HathiTrust also has a number of services and initiatives to make our data open and available, for example, we provide a regularly updated file of the aggregate HathiTrust bibliographic data so that libraries can tap into it to provide links in local catalogs and discovery tools. The HathiTrust Research Center has just been launched in an agreement with Indiana University and University of Illinois where scholars will soon be able to utilize the entire full text of our public domain volumes for computational research.

Why do you think HathiTrust is important to libraries, writ large?

Fogel: There is a lot of talk right now about a national digital library, and to me HathiTrust is a key effort in that direction that is already a reality. There are clear advantages to aggregation at this scale: breadth of coverage; heightened visibility; savings for individual institutions for content storage and resource sharing; the development of community standards and technical expertise. Ultimately it means that more users needs are served. Also, digital preservation—of the cultural record, of digitally born data—is a big deal. Libraries have long focused on preserving print collections and it only follows that they should also preserve digital materials. But preservation should be in the service of access and use. It is early days for the digital library, but it just isn’t efficient that every library—school libraries, public libraries, academic libraries—has to build their own services.

Christenson: Beyond the obvious benefit of broad access to an enormous aggregation of digitized volumes, HathiTrust is an important venue for libraries to focus collective attention on solving shared problems. We benefit from an economy of scale, driving storage costs down for a digital repository and services that we all share. With pooled records, we can take a more holistic look at our metadata and solve problems specific to how metadata designed for print associates with digital content, and how that plays out in discovery services. This shared digital collection also gives us an opportunity to coordinate collection management strategies across libraries and reduce local costs.

What is HathiTrust doing to make works more open?

Christenson: HathiTrust is the locus of activity for copyright review to open up digital volumes that may be in the public domain for access. Since 2008, the University of Michigan has been working on an IMLS-funded distributed system called the Copyright Review Management System (CRMS), including a database, that facilitates this research and enables us to share the work. A number of HathiTrust partners are now contributing to this effort, and many more will follow as the work expands. Through this work, over 125,000 volumes have already been released into the public domain. [See LJ's coverage of "HathiTrust's Copyright Detectives."-Ed.]

Fogel: There is a well-documented process and workflow to allow individual authors to open up their works as broadly as they are comfortable with. There are groups working on manual copyright review and the clearing of rights, and the organization has strong voice in the dialog around orphan works and should help to keep pushing it forward.

Hathi content growth Unlocking HathiTrust: Inside the Librarians Digital Library

What are some of the technical challenges you deal with?
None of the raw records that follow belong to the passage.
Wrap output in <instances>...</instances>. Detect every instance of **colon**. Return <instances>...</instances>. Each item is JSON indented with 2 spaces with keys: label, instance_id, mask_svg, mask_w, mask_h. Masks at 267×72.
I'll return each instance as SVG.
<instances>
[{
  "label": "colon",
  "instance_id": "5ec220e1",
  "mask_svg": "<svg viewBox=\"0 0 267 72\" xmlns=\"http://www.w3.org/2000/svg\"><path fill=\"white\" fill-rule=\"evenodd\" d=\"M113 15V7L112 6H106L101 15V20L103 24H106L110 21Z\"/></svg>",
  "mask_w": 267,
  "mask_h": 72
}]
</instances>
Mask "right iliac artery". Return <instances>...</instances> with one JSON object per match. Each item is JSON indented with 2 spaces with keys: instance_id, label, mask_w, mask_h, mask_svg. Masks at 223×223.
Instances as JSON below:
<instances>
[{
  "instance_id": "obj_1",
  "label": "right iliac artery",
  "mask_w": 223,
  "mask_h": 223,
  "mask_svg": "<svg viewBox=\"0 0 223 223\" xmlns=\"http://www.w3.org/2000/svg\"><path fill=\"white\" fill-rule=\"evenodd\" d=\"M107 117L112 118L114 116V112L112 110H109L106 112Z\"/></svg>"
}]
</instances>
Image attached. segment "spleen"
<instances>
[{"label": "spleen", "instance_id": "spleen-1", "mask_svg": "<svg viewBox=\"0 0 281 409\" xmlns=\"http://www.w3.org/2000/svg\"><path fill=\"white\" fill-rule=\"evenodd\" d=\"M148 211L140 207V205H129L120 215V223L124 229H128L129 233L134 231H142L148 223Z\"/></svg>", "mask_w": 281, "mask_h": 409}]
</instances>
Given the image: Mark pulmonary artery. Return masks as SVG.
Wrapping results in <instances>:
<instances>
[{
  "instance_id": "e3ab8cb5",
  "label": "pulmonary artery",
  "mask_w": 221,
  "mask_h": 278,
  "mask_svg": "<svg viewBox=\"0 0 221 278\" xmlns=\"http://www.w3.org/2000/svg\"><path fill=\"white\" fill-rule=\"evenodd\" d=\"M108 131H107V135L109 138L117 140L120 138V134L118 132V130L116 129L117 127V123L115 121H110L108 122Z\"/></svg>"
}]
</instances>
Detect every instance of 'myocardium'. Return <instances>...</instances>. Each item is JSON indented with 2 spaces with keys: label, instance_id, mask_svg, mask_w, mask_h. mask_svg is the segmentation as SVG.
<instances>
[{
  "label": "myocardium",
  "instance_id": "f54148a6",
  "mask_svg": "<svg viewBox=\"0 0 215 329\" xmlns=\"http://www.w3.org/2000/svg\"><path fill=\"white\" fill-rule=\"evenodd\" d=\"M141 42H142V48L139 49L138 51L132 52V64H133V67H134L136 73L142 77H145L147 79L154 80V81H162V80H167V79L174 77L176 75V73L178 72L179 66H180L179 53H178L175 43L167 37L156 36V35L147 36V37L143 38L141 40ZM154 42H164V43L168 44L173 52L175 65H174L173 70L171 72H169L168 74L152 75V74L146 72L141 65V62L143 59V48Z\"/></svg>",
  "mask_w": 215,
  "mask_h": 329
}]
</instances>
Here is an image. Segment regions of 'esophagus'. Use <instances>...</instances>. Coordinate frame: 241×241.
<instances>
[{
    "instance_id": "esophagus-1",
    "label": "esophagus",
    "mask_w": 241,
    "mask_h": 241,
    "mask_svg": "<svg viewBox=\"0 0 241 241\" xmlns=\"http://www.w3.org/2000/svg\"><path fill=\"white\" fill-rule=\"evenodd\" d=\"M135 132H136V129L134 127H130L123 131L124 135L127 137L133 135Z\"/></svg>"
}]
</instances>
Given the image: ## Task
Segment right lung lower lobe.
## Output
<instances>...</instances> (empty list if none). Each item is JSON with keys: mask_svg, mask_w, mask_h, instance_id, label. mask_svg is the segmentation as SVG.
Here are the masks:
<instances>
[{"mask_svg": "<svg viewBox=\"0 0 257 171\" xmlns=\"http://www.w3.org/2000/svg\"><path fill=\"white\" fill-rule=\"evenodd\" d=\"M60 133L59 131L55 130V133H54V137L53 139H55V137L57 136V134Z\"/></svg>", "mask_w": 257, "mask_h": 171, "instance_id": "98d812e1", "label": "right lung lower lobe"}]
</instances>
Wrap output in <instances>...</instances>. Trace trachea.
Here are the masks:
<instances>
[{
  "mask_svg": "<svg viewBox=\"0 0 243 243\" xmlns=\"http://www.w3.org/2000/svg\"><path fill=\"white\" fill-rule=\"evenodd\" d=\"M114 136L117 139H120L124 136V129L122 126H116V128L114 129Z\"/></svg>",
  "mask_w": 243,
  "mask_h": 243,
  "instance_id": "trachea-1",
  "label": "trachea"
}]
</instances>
Christenson: In some ways, technical matters are far easier than policy and organizational challenges. I would say is that the HathiTrust approach to technical challenges so far has been “bring ‘em on!” The HathiTrust full-text search is a case in point. University of Michigan developers built the full-text search, and as the HathiTrust partnership grew and content ballooned, they kept up, eventually hitting the boundaries of the indexing formatting technology we were using, and requiring an enhancement from the developers of this particular open source “search engine library.” We’re now indexing literally billions of pages. So here is a place where libraries are really stepping up to the plate to expand our technical horizons, dealing with digital content at a monumental scale.

Fogel: I personally enjoy the clash between the heterogeneity of content (including not just books, but images, multimedia, data sets) and the need to standardize and normalize objects for management & delivery. Also, how do you prioritize and select new content types? There is a definite tension in trying to develop services for new content types while still maintaining (and improving!) current or core services.
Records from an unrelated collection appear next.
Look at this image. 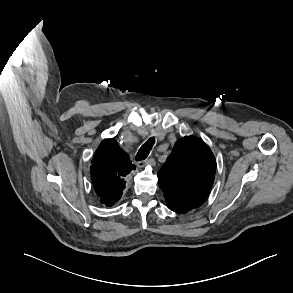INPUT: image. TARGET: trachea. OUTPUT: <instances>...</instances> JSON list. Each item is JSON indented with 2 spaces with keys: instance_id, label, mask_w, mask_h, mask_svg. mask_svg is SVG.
<instances>
[{
  "instance_id": "obj_1",
  "label": "trachea",
  "mask_w": 293,
  "mask_h": 293,
  "mask_svg": "<svg viewBox=\"0 0 293 293\" xmlns=\"http://www.w3.org/2000/svg\"><path fill=\"white\" fill-rule=\"evenodd\" d=\"M154 143H155V139L152 137L145 144H143L136 155V161H141L146 159Z\"/></svg>"
}]
</instances>
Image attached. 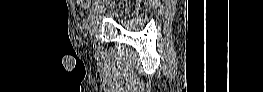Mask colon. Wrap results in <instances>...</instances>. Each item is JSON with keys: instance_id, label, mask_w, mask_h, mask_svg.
Here are the masks:
<instances>
[{"instance_id": "colon-1", "label": "colon", "mask_w": 263, "mask_h": 92, "mask_svg": "<svg viewBox=\"0 0 263 92\" xmlns=\"http://www.w3.org/2000/svg\"><path fill=\"white\" fill-rule=\"evenodd\" d=\"M77 2H80L84 7H87L92 1H90V0H80V1H77Z\"/></svg>"}]
</instances>
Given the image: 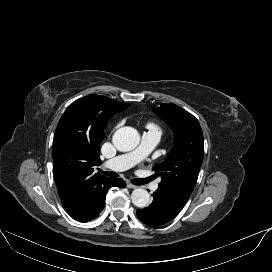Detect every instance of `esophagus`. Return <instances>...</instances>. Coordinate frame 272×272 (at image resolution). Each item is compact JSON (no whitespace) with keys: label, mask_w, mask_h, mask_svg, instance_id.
<instances>
[{"label":"esophagus","mask_w":272,"mask_h":272,"mask_svg":"<svg viewBox=\"0 0 272 272\" xmlns=\"http://www.w3.org/2000/svg\"><path fill=\"white\" fill-rule=\"evenodd\" d=\"M126 185H127V187L130 188V189H135V188H137L136 185L132 184V183L129 182V181H127Z\"/></svg>","instance_id":"esophagus-1"}]
</instances>
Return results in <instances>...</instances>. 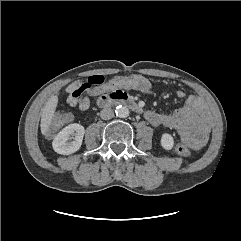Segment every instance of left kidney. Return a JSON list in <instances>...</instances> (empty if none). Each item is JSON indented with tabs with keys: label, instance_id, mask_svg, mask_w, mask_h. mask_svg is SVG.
Instances as JSON below:
<instances>
[{
	"label": "left kidney",
	"instance_id": "left-kidney-1",
	"mask_svg": "<svg viewBox=\"0 0 241 241\" xmlns=\"http://www.w3.org/2000/svg\"><path fill=\"white\" fill-rule=\"evenodd\" d=\"M173 145H174L173 137L168 133H164L161 137V146L165 150H171L173 148Z\"/></svg>",
	"mask_w": 241,
	"mask_h": 241
}]
</instances>
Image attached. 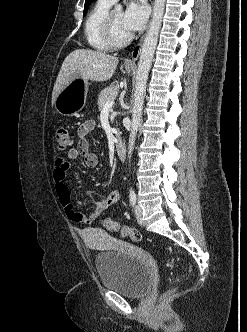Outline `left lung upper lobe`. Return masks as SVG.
I'll return each mask as SVG.
<instances>
[{
  "instance_id": "1",
  "label": "left lung upper lobe",
  "mask_w": 247,
  "mask_h": 332,
  "mask_svg": "<svg viewBox=\"0 0 247 332\" xmlns=\"http://www.w3.org/2000/svg\"><path fill=\"white\" fill-rule=\"evenodd\" d=\"M92 1H93V0H86V1H85V5H84V13H83V15L86 14V12H87V10H88V7H89V5L92 3Z\"/></svg>"
}]
</instances>
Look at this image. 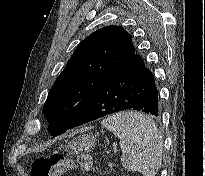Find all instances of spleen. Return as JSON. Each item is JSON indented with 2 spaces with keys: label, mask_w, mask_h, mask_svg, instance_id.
I'll return each mask as SVG.
<instances>
[{
  "label": "spleen",
  "mask_w": 205,
  "mask_h": 176,
  "mask_svg": "<svg viewBox=\"0 0 205 176\" xmlns=\"http://www.w3.org/2000/svg\"><path fill=\"white\" fill-rule=\"evenodd\" d=\"M102 125L120 139L123 167L144 176L156 175L162 163L163 140L153 120L140 112L123 111L108 116Z\"/></svg>",
  "instance_id": "obj_1"
}]
</instances>
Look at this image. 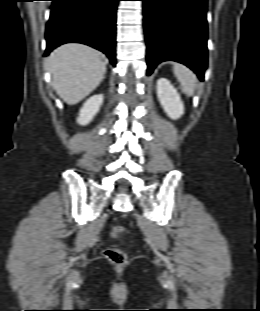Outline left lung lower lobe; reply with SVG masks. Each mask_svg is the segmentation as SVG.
Returning a JSON list of instances; mask_svg holds the SVG:
<instances>
[{
    "label": "left lung lower lobe",
    "instance_id": "1",
    "mask_svg": "<svg viewBox=\"0 0 260 311\" xmlns=\"http://www.w3.org/2000/svg\"><path fill=\"white\" fill-rule=\"evenodd\" d=\"M147 75L163 61L185 64L204 78L207 68V0H141Z\"/></svg>",
    "mask_w": 260,
    "mask_h": 311
}]
</instances>
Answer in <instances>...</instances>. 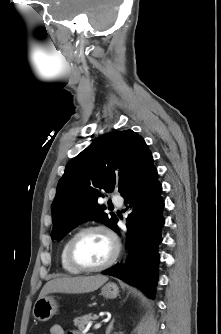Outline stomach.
Instances as JSON below:
<instances>
[{"label":"stomach","instance_id":"1","mask_svg":"<svg viewBox=\"0 0 221 334\" xmlns=\"http://www.w3.org/2000/svg\"><path fill=\"white\" fill-rule=\"evenodd\" d=\"M101 294L106 299H114L119 294V288L115 283L109 282L102 287ZM57 307L52 296L38 298L33 307V316L38 321H48L56 313Z\"/></svg>","mask_w":221,"mask_h":334}]
</instances>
You mentioned “policy challenges”—such as?

Fogel: They are legion. Copyright and access rights. Fair use. Duplication within the repository between partners. Balancing the needs of all 50+ partner interests. Collection development. Quality of books and quality of services. All of these are complex issues, and there are many more.
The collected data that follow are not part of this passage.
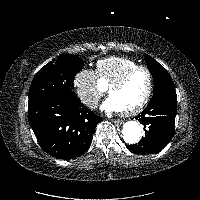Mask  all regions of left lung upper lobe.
Wrapping results in <instances>:
<instances>
[{
    "label": "left lung upper lobe",
    "instance_id": "obj_1",
    "mask_svg": "<svg viewBox=\"0 0 200 200\" xmlns=\"http://www.w3.org/2000/svg\"><path fill=\"white\" fill-rule=\"evenodd\" d=\"M145 59L148 65V69L153 76V95L161 91H175L174 83L167 70L163 66H161L155 59L147 54H145Z\"/></svg>",
    "mask_w": 200,
    "mask_h": 200
}]
</instances>
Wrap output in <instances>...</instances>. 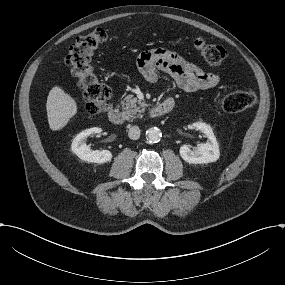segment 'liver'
Wrapping results in <instances>:
<instances>
[{"instance_id":"liver-1","label":"liver","mask_w":285,"mask_h":285,"mask_svg":"<svg viewBox=\"0 0 285 285\" xmlns=\"http://www.w3.org/2000/svg\"><path fill=\"white\" fill-rule=\"evenodd\" d=\"M46 109L49 127L56 131L66 126L70 118L76 115L77 104L70 95L55 86L48 94Z\"/></svg>"}]
</instances>
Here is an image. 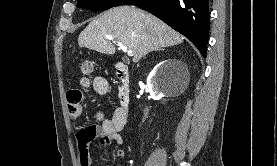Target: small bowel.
Returning <instances> with one entry per match:
<instances>
[{
	"instance_id": "obj_1",
	"label": "small bowel",
	"mask_w": 277,
	"mask_h": 166,
	"mask_svg": "<svg viewBox=\"0 0 277 166\" xmlns=\"http://www.w3.org/2000/svg\"><path fill=\"white\" fill-rule=\"evenodd\" d=\"M79 86L81 89H72L66 94L69 116L75 121L79 120L82 116L83 91L94 97L96 95H105L110 89L109 82L102 76H97L93 80L81 77L79 79ZM96 120L97 124L83 127L76 134L80 166H92L89 145L95 139H99L101 145L110 142H115L118 146L123 145V138L120 132L123 130L126 121L120 118L118 108L110 119L106 118L102 112H97ZM123 156L124 151L121 148H118L114 152L115 158H122Z\"/></svg>"
}]
</instances>
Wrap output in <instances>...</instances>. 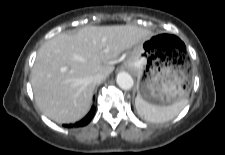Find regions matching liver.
<instances>
[{
	"label": "liver",
	"instance_id": "6515ba94",
	"mask_svg": "<svg viewBox=\"0 0 225 155\" xmlns=\"http://www.w3.org/2000/svg\"><path fill=\"white\" fill-rule=\"evenodd\" d=\"M154 35L134 25L87 26L75 35L60 33L37 53L31 85L37 106L57 123H73L89 111L93 76L114 70L113 60L124 50Z\"/></svg>",
	"mask_w": 225,
	"mask_h": 155
}]
</instances>
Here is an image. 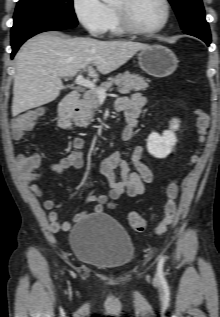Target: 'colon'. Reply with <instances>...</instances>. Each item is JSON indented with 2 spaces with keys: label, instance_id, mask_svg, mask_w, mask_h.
Masks as SVG:
<instances>
[{
  "label": "colon",
  "instance_id": "colon-1",
  "mask_svg": "<svg viewBox=\"0 0 220 317\" xmlns=\"http://www.w3.org/2000/svg\"><path fill=\"white\" fill-rule=\"evenodd\" d=\"M198 116L197 122V140L198 142H202L208 127V116L202 110L196 111ZM40 116L39 111H28L25 112L12 120L11 128L13 132V136L16 139L21 138L26 132L32 129L36 121ZM195 155L191 157L194 159ZM29 160L36 161L34 157H29ZM166 202L164 204V217L156 229L157 233H161L165 231V229L171 225H173L177 220V184L175 180L169 182L165 191ZM128 222L130 226L137 232H143L146 229V221L145 219L136 212H131L128 215Z\"/></svg>",
  "mask_w": 220,
  "mask_h": 317
}]
</instances>
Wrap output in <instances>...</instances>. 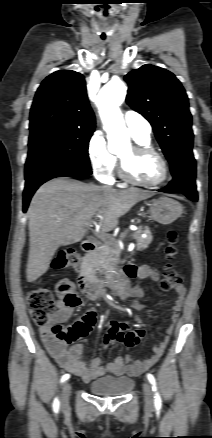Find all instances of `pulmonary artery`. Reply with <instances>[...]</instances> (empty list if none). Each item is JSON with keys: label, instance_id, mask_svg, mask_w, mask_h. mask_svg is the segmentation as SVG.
Returning a JSON list of instances; mask_svg holds the SVG:
<instances>
[{"label": "pulmonary artery", "instance_id": "1", "mask_svg": "<svg viewBox=\"0 0 212 438\" xmlns=\"http://www.w3.org/2000/svg\"><path fill=\"white\" fill-rule=\"evenodd\" d=\"M124 123L134 138H150L151 125L140 113L132 110L126 111Z\"/></svg>", "mask_w": 212, "mask_h": 438}]
</instances>
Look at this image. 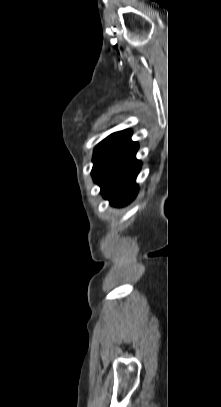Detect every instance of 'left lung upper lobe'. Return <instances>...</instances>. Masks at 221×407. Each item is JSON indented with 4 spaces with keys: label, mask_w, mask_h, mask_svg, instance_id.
<instances>
[{
    "label": "left lung upper lobe",
    "mask_w": 221,
    "mask_h": 407,
    "mask_svg": "<svg viewBox=\"0 0 221 407\" xmlns=\"http://www.w3.org/2000/svg\"><path fill=\"white\" fill-rule=\"evenodd\" d=\"M122 132L123 131H120L109 135L95 147L93 155L94 163L107 150V148L122 134Z\"/></svg>",
    "instance_id": "5c2ea615"
}]
</instances>
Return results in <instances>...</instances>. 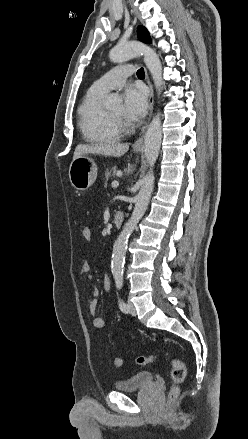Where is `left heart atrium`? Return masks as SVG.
<instances>
[{"mask_svg":"<svg viewBox=\"0 0 248 439\" xmlns=\"http://www.w3.org/2000/svg\"><path fill=\"white\" fill-rule=\"evenodd\" d=\"M147 109V94L142 87H130L123 94V116L127 120L141 119Z\"/></svg>","mask_w":248,"mask_h":439,"instance_id":"1","label":"left heart atrium"}]
</instances>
What implications does HathiTrust have for print collections? Will contributing libraries start getting rid of their books?

Fogel: I hear that question a lot. Certainly some partner libraries may make that decision. Storing books is expensive. Given the state of library funding these days, everyone is trying to find ways to save money. But to my thinking, Hathi provides additional access points and new services such as full text search, data mining, etc. rather than an alternative to print collections. It is in the service of making all of the stuff in those books that much easier to discover.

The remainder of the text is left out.